### INPUT
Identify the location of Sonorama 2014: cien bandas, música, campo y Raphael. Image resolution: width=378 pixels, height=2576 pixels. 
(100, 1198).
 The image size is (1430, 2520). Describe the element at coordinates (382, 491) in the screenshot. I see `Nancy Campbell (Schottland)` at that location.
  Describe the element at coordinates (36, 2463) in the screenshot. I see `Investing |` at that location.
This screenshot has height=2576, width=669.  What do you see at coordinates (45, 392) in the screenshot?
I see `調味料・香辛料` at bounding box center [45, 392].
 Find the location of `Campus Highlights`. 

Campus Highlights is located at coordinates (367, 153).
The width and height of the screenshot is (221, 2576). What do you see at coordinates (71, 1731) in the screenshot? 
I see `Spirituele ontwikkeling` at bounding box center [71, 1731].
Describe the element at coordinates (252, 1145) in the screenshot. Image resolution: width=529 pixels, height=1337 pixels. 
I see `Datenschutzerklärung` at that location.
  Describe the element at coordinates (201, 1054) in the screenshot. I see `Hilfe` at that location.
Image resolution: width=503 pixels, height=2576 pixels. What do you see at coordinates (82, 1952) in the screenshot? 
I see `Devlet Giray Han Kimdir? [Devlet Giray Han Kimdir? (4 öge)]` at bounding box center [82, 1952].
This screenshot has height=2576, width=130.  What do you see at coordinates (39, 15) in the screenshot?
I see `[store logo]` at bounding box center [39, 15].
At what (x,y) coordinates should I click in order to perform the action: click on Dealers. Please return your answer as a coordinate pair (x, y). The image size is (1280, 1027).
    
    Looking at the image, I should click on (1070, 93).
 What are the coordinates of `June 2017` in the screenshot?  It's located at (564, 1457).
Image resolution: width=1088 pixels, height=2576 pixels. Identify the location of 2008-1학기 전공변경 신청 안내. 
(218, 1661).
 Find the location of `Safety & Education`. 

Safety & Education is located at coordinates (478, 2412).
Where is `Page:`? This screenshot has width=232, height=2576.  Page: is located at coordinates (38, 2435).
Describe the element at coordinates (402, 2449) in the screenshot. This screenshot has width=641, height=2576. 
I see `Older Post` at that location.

### INSTRUCTIONS TO FOLLOW
For each entry above, write out an exact copy.

### THE ANSWER
Identify the location of Sonorama 2014: cien bandas, música, campo y Raphael. Image resolution: width=378 pixels, height=2576 pixels. 
(100, 1198).
 The image size is (1430, 2520). Describe the element at coordinates (382, 491) in the screenshot. I see `Nancy Campbell (Schottland)` at that location.
  Describe the element at coordinates (36, 2463) in the screenshot. I see `Investing |` at that location.
This screenshot has height=2576, width=669.  What do you see at coordinates (45, 392) in the screenshot?
I see `調味料・香辛料` at bounding box center [45, 392].
 Find the location of `Campus Highlights`. 

Campus Highlights is located at coordinates (367, 153).
The width and height of the screenshot is (221, 2576). What do you see at coordinates (71, 1731) in the screenshot? 
I see `Spirituele ontwikkeling` at bounding box center [71, 1731].
Describe the element at coordinates (252, 1145) in the screenshot. Image resolution: width=529 pixels, height=1337 pixels. 
I see `Datenschutzerklärung` at that location.
  Describe the element at coordinates (201, 1054) in the screenshot. I see `Hilfe` at that location.
Image resolution: width=503 pixels, height=2576 pixels. What do you see at coordinates (82, 1952) in the screenshot? 
I see `Devlet Giray Han Kimdir? [Devlet Giray Han Kimdir? (4 öge)]` at bounding box center [82, 1952].
This screenshot has height=2576, width=130.  What do you see at coordinates (39, 15) in the screenshot?
I see `[store logo]` at bounding box center [39, 15].
At what (x,y) coordinates should I click in order to perform the action: click on Dealers. Please return your answer as a coordinate pair (x, y). The image size is (1280, 1027).
    
    Looking at the image, I should click on (1070, 93).
 What are the coordinates of `June 2017` in the screenshot?  It's located at (564, 1457).
Image resolution: width=1088 pixels, height=2576 pixels. Identify the location of 2008-1학기 전공변경 신청 안내. 
(218, 1661).
 Find the location of `Safety & Education`. 

Safety & Education is located at coordinates (478, 2412).
Where is `Page:`? This screenshot has width=232, height=2576.  Page: is located at coordinates (38, 2435).
Describe the element at coordinates (402, 2449) in the screenshot. This screenshot has width=641, height=2576. 
I see `Older Post` at that location.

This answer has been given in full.